*** Excerpted data Section Begins ***

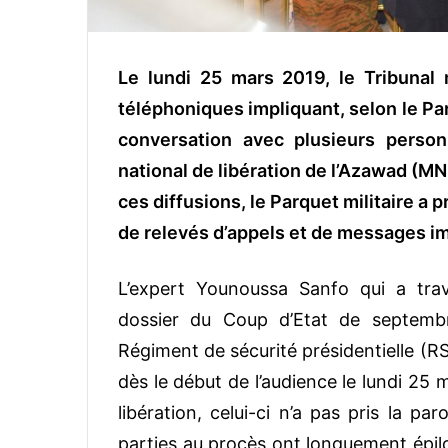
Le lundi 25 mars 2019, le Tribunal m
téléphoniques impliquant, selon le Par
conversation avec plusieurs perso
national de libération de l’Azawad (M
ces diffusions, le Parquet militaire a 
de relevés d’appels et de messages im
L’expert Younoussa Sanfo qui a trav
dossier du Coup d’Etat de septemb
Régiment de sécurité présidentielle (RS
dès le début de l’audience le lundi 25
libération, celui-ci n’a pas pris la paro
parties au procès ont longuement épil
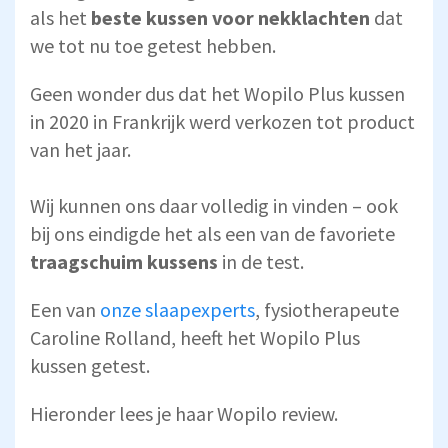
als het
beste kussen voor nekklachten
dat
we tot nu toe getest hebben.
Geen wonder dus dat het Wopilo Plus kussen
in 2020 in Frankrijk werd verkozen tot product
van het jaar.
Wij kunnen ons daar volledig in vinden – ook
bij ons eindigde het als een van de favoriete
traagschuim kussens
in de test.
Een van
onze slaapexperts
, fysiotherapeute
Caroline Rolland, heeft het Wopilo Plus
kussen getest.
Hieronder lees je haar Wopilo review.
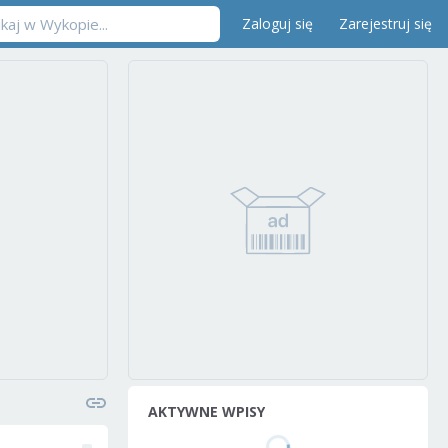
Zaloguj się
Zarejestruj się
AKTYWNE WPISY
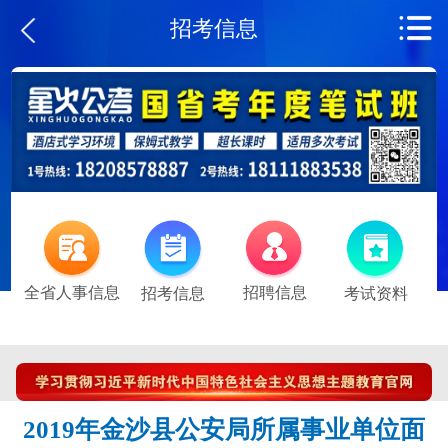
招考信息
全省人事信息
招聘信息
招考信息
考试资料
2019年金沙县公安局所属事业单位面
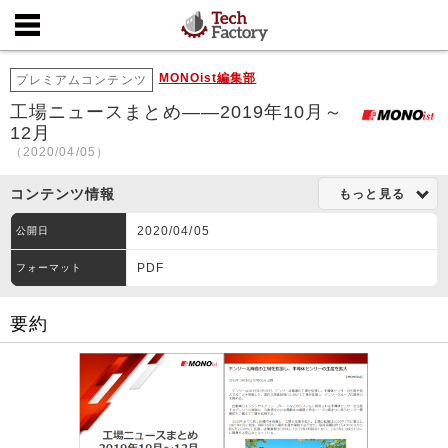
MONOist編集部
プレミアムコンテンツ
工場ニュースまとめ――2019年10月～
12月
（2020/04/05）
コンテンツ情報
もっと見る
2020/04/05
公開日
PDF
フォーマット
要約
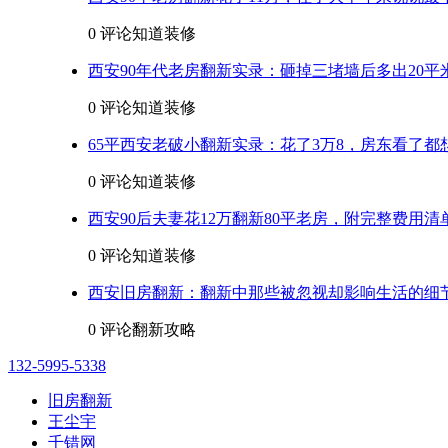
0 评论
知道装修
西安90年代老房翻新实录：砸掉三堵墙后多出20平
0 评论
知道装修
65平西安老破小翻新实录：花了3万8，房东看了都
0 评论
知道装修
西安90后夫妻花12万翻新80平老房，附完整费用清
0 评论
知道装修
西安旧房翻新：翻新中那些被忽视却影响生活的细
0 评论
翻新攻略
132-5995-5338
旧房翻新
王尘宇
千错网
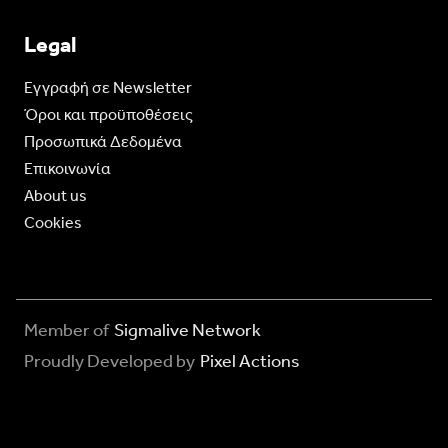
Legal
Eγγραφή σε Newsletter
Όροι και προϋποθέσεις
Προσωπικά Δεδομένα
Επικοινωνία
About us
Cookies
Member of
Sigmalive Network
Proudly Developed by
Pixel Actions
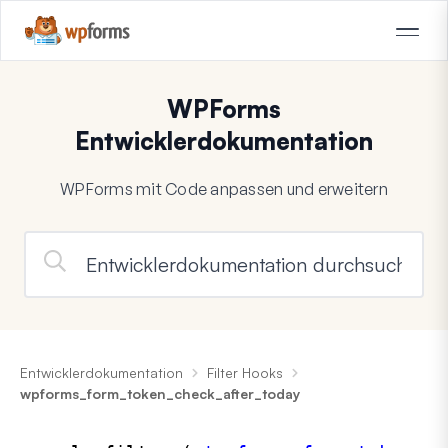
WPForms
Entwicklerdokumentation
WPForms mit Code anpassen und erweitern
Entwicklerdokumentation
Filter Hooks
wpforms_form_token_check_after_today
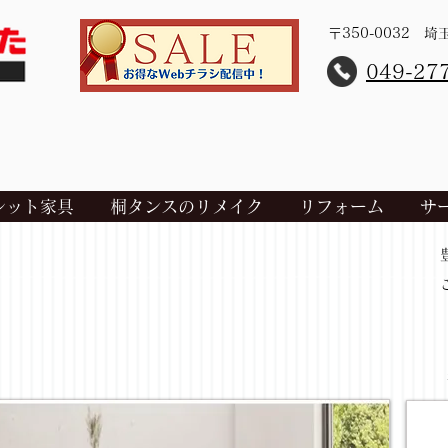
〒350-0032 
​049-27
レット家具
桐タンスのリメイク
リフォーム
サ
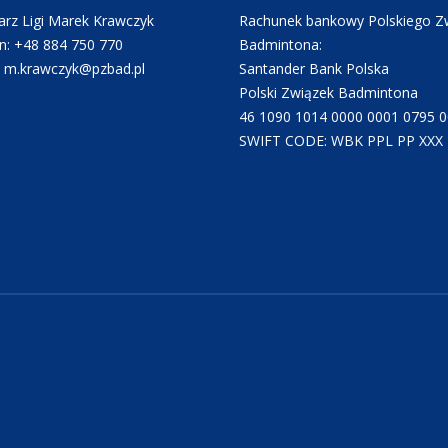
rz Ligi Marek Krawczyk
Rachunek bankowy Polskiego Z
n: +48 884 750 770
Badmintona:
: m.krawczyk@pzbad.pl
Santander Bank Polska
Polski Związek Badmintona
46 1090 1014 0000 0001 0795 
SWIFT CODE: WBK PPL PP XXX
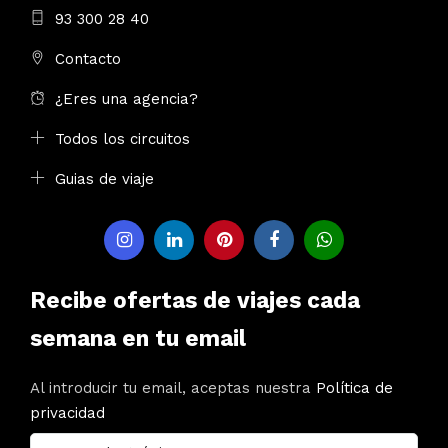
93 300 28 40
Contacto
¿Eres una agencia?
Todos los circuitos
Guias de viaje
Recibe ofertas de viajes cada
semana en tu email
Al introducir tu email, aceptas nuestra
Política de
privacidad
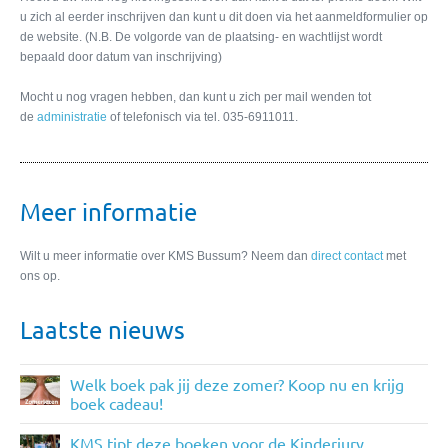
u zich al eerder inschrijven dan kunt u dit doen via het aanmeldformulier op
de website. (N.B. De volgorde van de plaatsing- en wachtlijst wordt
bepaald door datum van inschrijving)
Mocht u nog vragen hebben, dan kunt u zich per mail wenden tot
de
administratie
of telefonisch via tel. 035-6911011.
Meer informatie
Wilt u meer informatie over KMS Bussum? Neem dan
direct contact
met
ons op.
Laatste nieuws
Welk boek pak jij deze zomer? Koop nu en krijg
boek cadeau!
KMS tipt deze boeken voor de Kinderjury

*** Excerpted data Section Ends ***
*** Excerpted data Section Begins ***

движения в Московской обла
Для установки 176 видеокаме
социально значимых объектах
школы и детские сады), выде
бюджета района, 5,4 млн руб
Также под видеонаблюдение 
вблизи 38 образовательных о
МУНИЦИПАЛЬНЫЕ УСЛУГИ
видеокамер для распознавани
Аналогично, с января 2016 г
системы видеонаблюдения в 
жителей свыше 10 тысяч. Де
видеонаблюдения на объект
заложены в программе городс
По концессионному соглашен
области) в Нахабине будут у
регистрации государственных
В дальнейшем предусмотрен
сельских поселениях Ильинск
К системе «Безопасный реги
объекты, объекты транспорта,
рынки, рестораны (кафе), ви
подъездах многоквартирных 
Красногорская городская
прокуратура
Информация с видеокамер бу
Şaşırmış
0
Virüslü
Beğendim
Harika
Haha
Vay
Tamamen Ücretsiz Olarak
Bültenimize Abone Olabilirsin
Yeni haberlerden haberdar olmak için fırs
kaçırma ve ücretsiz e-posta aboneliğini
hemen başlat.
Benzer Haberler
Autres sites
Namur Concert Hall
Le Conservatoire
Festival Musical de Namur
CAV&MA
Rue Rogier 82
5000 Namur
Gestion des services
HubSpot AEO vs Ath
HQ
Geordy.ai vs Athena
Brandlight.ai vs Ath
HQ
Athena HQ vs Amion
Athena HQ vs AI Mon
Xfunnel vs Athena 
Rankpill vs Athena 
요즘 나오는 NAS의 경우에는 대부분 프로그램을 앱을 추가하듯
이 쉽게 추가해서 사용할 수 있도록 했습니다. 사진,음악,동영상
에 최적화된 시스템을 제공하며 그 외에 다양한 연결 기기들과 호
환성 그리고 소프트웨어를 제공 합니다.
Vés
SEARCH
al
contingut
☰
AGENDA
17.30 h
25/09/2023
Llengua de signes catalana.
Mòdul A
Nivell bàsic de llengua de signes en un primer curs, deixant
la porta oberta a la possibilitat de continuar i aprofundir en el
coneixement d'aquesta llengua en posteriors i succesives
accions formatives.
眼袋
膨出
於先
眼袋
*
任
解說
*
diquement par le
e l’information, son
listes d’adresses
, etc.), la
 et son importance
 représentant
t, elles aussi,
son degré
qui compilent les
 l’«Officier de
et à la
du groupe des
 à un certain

*** Excerpted data Section Ends ***

**Exercise goal**: An exact copy is needed of the stretch above that opens with the line containing "Le lundi 25 mars 2019, le Tribunal m" and closes with the line containing "Wij kunnen ons daar volledig in vinden – ook"; the pictures are not part of it.

**Response to this task**:
Le lundi 25 mars 2019, le Tribunal m
téléphoniques impliquant, selon le Par
conversation avec plusieurs perso
national de libération de l’Azawad (M
ces diffusions, le Parquet militaire a 
de relevés d’appels et de messages im
L’expert Younoussa Sanfo qui a trav
dossier du Coup d’Etat de septemb
Régiment de sécurité présidentielle (RS
dès le début de l’audience le lundi 25
libération, celui-ci n’a pas pris la paro
parties au procès ont longuement épil
als het
beste kussen voor nekklachten
dat
we tot nu toe getest hebben.
Geen wonder dus dat het Wopilo Plus kussen
in 2020 in Frankrijk werd verkozen tot product
van het jaar.
Wij kunnen ons daar volledig in vinden – ook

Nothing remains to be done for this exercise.